It has become customary for Google to make comparisons between YouTube and TV on its earnings calls — after all, it is hoping that brands will switch out some of their huge TV advertising budgets for online video.
Thursday’s Q2 earnings call was no exception. Google’s executives made several references to how YouTube is coming after TV in a big way.
Omid Kordestani, Google’s chief business officer kicked things off early on with this stand-out stat: “YouTube reaches more 18-to-49-year-olds in the US than any US cable network.”
Not only is YouTube apparently dominating in terms of reach, but people are treating YouTube like their television set.
Kordestani said: “The number of users coming to YouTube, who start at the YouTube homepage similar to way they might turn on their TV us up over three times year-over-year. Plus, once users are in YouTube, they are spending more time per session watching videos.
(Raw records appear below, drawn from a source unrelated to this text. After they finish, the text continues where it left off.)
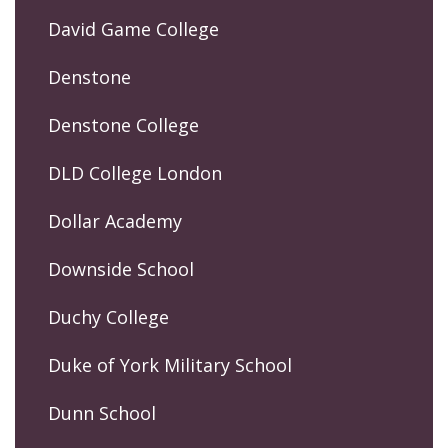
David Game College
Denstone
Denstone College
DLD College London
Dollar Academy
Downside School
Duchy College
Duke of York Military School
Dunn School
On mobile, the average viewing session is now more than 40 minutes, up more than 50% year-over-year.”
Those findings are extremely significant at this point in YouTube’s life stage. Google wants emphasise that YouTube is no longer just that repository of videos where people need to know what they want to watch before they want to watch it — YouTube is now becoming a discovery platform, that acts as a curator of content. YouTube is mimicking the electronic programming guide on your TV set.
And as users shift their viewing habits to online video, the advertising money is following.
Every year Google apes the TV industry’s annual upfronts with its own “BrandCast” event. It’s a big flashy affair, where YouTube hauls out its biggest stars on stage and shows off its newest advertising products in a bid to secure big upfront advertising commitments from marketers.
“Compared to the same period after BrandCast last year … commitments in the US were three times higher,” Kordestani said. The number of advertisers running video ads on YouTube is up 40% year on year, and average spend per advertiser among its top 100 customers is up 60% year on year, he continued.
Meanwhile, the performance of the TV upfront season this year is “modestly worse than expected,” Jefferies & Co. analyst John Janedis told The Wall Street Journal’s CMO Today earlier this month.
Ruth Porat, Google’s chief financial officer, made it fairly clear YouTube is coming after TV. She said twice on the earnings call: “Our focus is the opportunity to get the larger budgets to move to YouTube.”
While Google has, for some time, been vocal about how it feels YouTube is edging up on TV, it still has a long way to go before it comes anywhere close to replacing traditional viewing.
People in the US watch TV in the traditional, “linear,” scheduled way for almost 5 hours every day, according to Nielsen. Meanwhile, they use the internet on a computer and smartphones for roughly half that time each day.
And TV is still advertisers’ biggest outlay. Global TV advertising spend reached $US230 billion last year, according to media agency Carat’s estimates. Yet online video advertising spend in 2014 was just $US11 billion, according to ZenithOptimedia. It’s growing quickly — expected to experience a compound annual growth rate of 29% between 2014 and 2017 — but even then, at $US23 billion, video ad spend will just be a tenth of what TV ad spend is today.